Everything in the data must be repeated exactly, apart from the pictures, which are left out.

## Source information
_ _ _

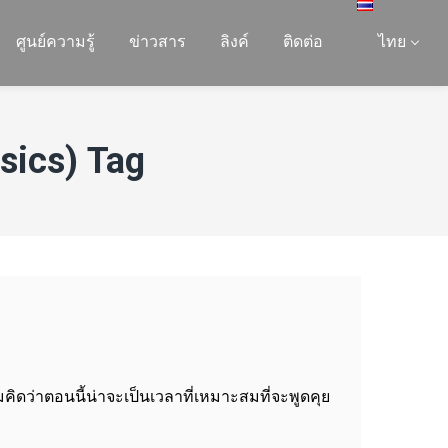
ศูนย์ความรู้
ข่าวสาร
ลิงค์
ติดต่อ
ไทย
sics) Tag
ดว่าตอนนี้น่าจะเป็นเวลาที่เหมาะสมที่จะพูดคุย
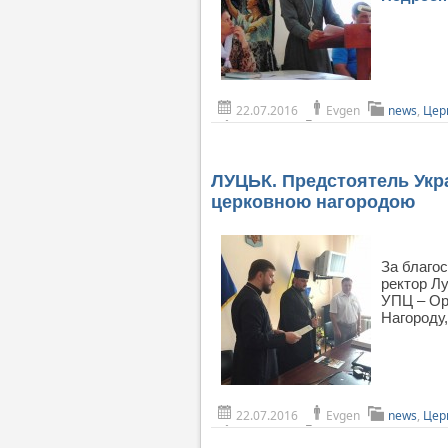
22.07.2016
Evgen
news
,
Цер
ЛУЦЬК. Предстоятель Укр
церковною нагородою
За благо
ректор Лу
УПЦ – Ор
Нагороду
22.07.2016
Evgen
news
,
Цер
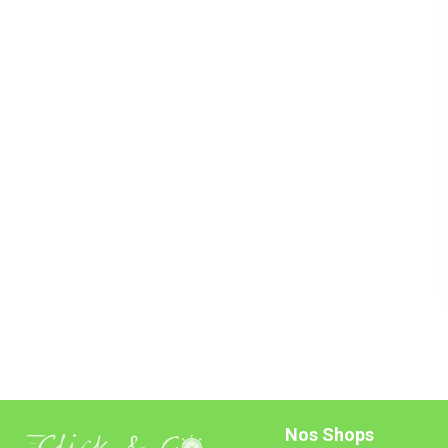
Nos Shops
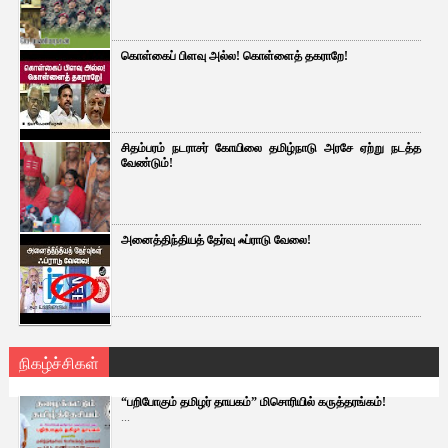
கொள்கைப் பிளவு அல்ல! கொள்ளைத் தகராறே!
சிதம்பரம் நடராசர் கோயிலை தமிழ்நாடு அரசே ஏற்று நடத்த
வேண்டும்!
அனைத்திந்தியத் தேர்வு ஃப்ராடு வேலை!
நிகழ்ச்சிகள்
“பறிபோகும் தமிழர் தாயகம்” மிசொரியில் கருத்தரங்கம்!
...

_ _ _

## Written response
ศูนย์ความรู้
ข่าวสาร
ลิงค์
ติดต่อ
ไทย
sics) Tag
ดว่าตอนนี้น่าจะเป็นเวลาที่เหมาะสมที่จะพูดคุย
22.07.2016
Evgen
news
,
Цер
ЛУЦЬК. Предстоятель Укр
церковною нагородою
За благо
ректор Лу
УПЦ – Ор
Нагороду
22.07.2016
Evgen
news
,
Цер
Nos Shops
கொள்கைப் பிளவு அல்ல! கொள்ளைத் தகராறே!
சிதம்பரம் நடராசர் கோயிலை தமிழ்நாடு அரசே ஏற்று நடத்த
வேண்டும்!
அனைத்திந்தியத் தேர்வு ஃப்ராடு வேலை!
நிகழ்ச்சிகள்
“பறிபோகும் தமிழர் தாயகம்” மிசொரியில் கருத்தரங்கம்!
...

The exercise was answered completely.